So im asked to calculate $Hom_{Grp}(\Bbb{Q},\Bbb{Z})$, where $Hom_{Grp}$ stands for group homomorphisms. However, im not being able to translate the fact that a group homomorphism should comply with $f(xy)=f(x)f(y)$ into calculating $Hom_{Grp}(\Bbb{Q},\Bbb{Z})$. That is, lets take $f \in Hom_{Grp}(\Bbb{Q},\Bbb{Z})$. Then $f(0)=0$ and given $\frac{p}{q}, \frac{p'}{q'} \in \Bbb{Q}$, $$f(\frac{p}{q} + \frac{p'}{q'})=f(\frac{p}{q})+f(\frac{p'}{q'})$$
And now? how can I extract from there how my $f$ should more or less look like?

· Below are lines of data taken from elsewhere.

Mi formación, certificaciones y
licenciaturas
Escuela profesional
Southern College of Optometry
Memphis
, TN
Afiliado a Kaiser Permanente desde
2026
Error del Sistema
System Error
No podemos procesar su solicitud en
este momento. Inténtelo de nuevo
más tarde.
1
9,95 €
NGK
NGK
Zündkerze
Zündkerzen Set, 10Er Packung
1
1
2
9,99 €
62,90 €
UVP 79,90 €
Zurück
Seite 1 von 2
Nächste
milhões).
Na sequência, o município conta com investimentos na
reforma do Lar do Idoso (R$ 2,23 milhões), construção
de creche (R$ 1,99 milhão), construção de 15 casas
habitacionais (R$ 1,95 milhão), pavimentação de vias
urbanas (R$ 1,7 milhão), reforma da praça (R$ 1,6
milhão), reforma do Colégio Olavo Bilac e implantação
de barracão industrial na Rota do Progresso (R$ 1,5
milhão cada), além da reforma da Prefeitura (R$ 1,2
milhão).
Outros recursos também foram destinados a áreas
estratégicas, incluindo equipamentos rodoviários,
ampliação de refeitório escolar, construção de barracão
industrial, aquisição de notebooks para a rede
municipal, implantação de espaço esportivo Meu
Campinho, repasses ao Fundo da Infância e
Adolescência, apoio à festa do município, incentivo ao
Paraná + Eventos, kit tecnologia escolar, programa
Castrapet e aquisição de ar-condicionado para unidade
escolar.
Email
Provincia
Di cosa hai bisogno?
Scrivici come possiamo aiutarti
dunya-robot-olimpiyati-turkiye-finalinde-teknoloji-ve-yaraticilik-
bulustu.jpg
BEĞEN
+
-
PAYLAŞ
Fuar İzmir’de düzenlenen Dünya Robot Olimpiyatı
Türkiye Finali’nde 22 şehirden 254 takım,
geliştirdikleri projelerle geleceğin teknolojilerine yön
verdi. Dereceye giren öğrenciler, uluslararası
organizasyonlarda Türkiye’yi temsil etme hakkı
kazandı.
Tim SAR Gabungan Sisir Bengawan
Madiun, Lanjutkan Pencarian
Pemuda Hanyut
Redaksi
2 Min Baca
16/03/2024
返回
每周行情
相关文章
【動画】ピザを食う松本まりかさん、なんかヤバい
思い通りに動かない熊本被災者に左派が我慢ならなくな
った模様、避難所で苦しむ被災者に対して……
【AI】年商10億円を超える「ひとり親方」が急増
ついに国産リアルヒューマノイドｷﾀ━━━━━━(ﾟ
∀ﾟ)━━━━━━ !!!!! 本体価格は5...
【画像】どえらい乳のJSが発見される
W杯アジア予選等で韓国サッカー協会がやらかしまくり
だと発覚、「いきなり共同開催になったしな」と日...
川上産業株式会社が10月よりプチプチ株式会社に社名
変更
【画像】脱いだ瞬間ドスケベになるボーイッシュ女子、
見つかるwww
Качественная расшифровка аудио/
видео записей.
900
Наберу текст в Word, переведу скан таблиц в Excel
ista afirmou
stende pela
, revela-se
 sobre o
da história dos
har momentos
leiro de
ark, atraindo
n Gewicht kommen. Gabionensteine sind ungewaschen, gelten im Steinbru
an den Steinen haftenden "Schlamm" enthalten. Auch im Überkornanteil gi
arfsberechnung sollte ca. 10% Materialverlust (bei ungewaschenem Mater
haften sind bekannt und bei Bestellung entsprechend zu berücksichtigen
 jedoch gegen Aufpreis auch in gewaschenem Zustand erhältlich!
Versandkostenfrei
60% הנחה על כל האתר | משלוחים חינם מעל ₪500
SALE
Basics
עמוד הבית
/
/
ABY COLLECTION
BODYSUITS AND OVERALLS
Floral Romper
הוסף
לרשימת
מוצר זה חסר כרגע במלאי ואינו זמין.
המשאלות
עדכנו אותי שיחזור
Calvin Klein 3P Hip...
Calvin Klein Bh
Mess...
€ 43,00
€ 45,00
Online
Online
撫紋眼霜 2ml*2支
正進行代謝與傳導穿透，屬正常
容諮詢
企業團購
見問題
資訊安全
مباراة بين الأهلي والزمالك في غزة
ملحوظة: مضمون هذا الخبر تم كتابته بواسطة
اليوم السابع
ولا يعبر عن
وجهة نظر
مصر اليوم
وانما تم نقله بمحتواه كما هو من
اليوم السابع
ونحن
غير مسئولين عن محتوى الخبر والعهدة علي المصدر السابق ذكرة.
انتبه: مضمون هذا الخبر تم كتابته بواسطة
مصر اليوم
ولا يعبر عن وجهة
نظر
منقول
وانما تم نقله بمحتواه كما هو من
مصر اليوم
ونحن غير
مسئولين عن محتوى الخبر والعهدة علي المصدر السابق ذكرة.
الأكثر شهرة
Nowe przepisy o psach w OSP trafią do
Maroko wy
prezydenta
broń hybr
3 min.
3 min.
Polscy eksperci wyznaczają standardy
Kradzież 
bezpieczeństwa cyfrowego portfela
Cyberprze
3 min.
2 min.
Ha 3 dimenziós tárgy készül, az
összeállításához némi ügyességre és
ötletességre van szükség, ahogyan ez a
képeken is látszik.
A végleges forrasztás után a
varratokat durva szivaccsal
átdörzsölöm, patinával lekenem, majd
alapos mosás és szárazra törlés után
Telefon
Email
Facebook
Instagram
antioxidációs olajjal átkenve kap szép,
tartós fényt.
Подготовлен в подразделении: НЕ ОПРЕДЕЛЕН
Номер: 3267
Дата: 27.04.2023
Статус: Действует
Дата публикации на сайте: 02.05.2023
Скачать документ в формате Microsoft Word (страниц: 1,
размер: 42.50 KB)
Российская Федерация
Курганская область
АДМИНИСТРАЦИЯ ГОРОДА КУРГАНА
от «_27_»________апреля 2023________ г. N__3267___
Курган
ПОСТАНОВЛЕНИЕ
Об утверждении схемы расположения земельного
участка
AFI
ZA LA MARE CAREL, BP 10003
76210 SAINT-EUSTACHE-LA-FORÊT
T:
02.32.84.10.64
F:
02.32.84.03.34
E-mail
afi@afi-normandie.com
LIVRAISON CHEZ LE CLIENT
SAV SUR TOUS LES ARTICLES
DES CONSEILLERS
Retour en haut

We claim that this group is the trivial group. (!)
To see this, let $n$ be the smallest positive integer in the image of some homomorphism $\phi$ with the desired properties. We can choose any pre-image of $n$, let's call it $a/b$. Then we have $n = \phi(a/b) = \phi(a/2b + a/2b) = \phi(a/2b) + \phi (a/2b) = 2\phi(a/2b).$ Thus $n/2$ is in the image, contradicting $n$ being the smallest positive integer.